Not long ago, I visited my hometown of Clairton and walked by my abandoned childhood home on Miller Avenue. The windows were broken and the porch roof collapsed. The grass was two feet high and there was a “no trespassing” sign in the front yard. It’s destined to be demolished, and soon the house filled with bittersweet memories of the agony and ecstasy of my youth will be nothing but a vacant lot.
My parents were married a few months before Pearl Harbor was attacked, and they raised eleven children in that house. Since my parents were poor, we didn’t take vacations, so the house was never empty for more than twenty years. My dad worked in the steel mill at the bottom of the hill next to the river. It steadily pumped smoke and pollution into the sky, but it provided my dad with enough money to pay the mortgage and feed eleven kids in that six-room house.

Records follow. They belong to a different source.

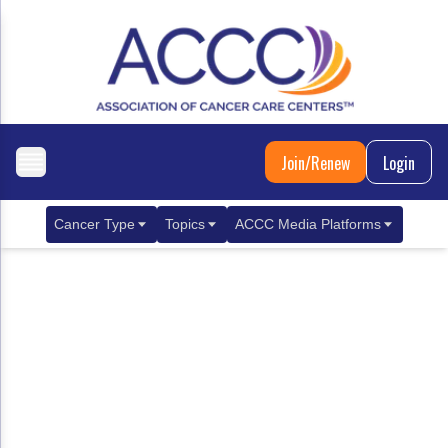
Join/Renew
Login
Cancer Type
Topics
ACCC Media Platforms
Breast Cancer
Clinical Practice & Treatment
ACCCBuzz Blog
Metastatic Breast Cancer
Cancer Diagnostics
CANCER BUZZ Podcast
Gastrointestinal Cancer
Care Coordination
Oncology Issues
Biliary Tract Cancer
EHR Integration for Biomarker Testing
Colorectal Cancer
Quality Improvement Collaboration: Integ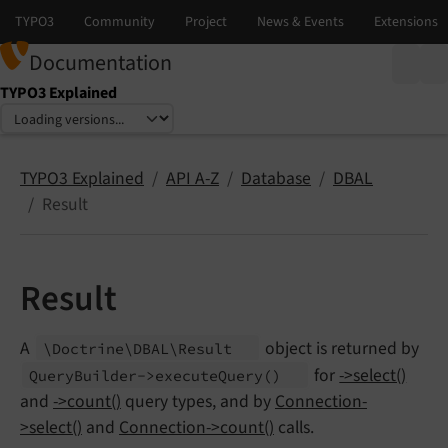
Documentation
TYPO3 Explained
Select language
Select version
TYPO3 Explained
API A-Z
Database
DBAL
Result
Result
A
object is returned by
\Doctrine\
DBAL\
Result
for
->select()
Query
Builder->execute
Query
()
and
->count()
query types, and by
Connection-
>select()
and
Connection->count()
calls.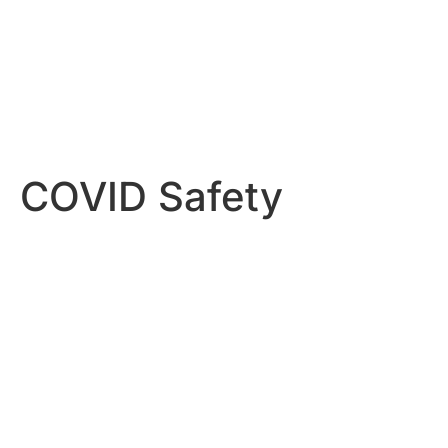
COVID Safety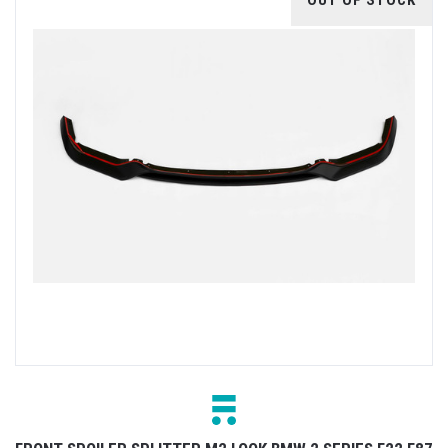
OUT OF STOCK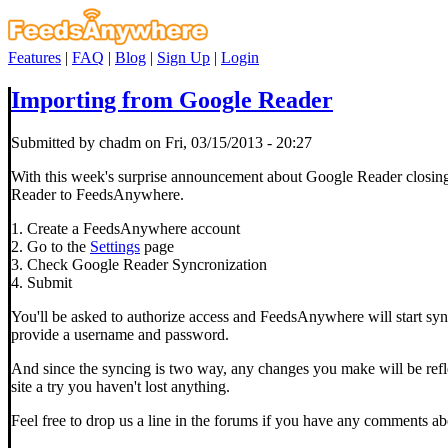
Features
|
FAQ
|
Blog
|
Sign Up
|
Login
Importing from Google Reader
Submitted by chadm on Fri, 03/15/2013 - 20:27
With this week's surprise announcement about Google Reader closing 
Reader to FeedsAnywhere.
1. Create a FeedsAnywhere account
2. Go to the
Settings
page
3. Check Google Reader Syncronization
4. Submit
You'll be asked to authorize access and FeedsAnywhere will start syn
provide a username and password.
And since the syncing is two way, any changes you make will be refle
site a try you haven't lost anything.
Feel free to drop us a line in the forums if you have any comments 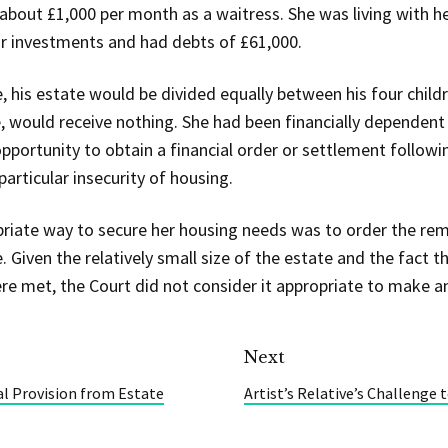
about £1,000 per month as a waitress. She was living with he
 investments and had debts of £61,000.
 his estate would be divided equally between his four childr
, would receive nothing. She had been financially dependent o
pportunity to obtain a financial order or settlement followi
particular insecurity of housing.
riate way to secure her housing needs was to order the rem
. Given the relatively small size of the estate and the fact 
e met, the Court did not consider it appropriate to make an
Next
al Provision from Estate
Artist’s Relative’s Challenge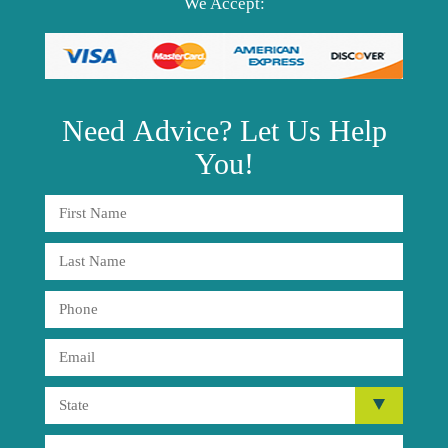
We Accept:
Need
Advice?
Let Us Help
You!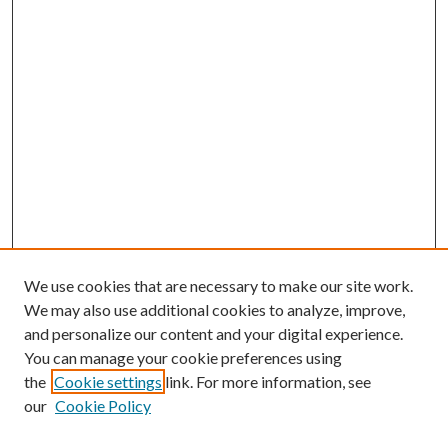
We use cookies that are necessary to make our site work.
We may also use additional cookies to analyze, improve,
and personalize our content and your digital experience.
You can manage your cookie preferences using
the
Cookie settings
link. For more information, see
our
Cookie Policy
Journal Home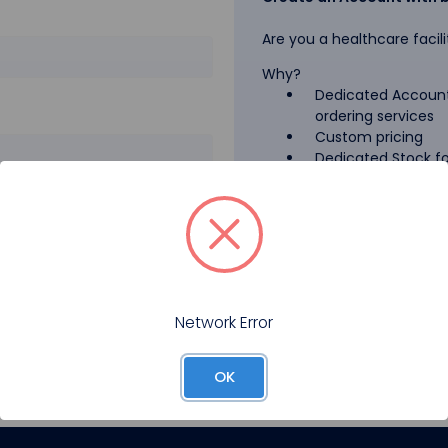
Are you a healthcare facili
Why?
Dedicated Account
ordering services
Custom pricing
Dedicated Stock for
GPO Pricing
Pharmaceutical A
Forgot your password?
Register
Network Error
OK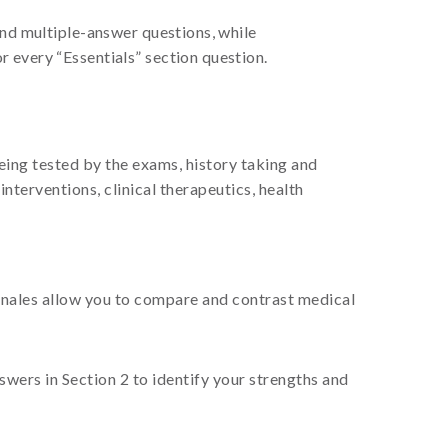
and multiple-answer questions, while
 every “Essentials” section question.
being tested by the exams, history taking and
nterventions, clinical therapeutics, health
ionales allow you to compare and contrast medical
ers in Section 2 to identify your strengths and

When I was 12, my first job was delivering the Daily News. It was seven cents a copy and 84 cents for two weeks. When I collected, I purposely stalled and fumbled reaching in my pocket for the change and some people would just say, “Oh, keep the change!” At Christmas, lots of people gave me a dollar tip and I felt rich since I had 70 customers.
Their generosity made an impression on me, and to this day, I’m proud of my roots and the humble, hard-working folks of Clairton. Fifty years later, the Daily News is extinct and most of my old customers are gone from this life, but I still recall fondly lugging my paper sack up and down Third Street and Reed Street at Christmas with a fistful of dollars, relishing how I was going to spend it. That paper route paid for a bike from Western Auto, a guitar and records from R & M Music, and a hundred movies at the Capital Theater. Thank you, Daily News.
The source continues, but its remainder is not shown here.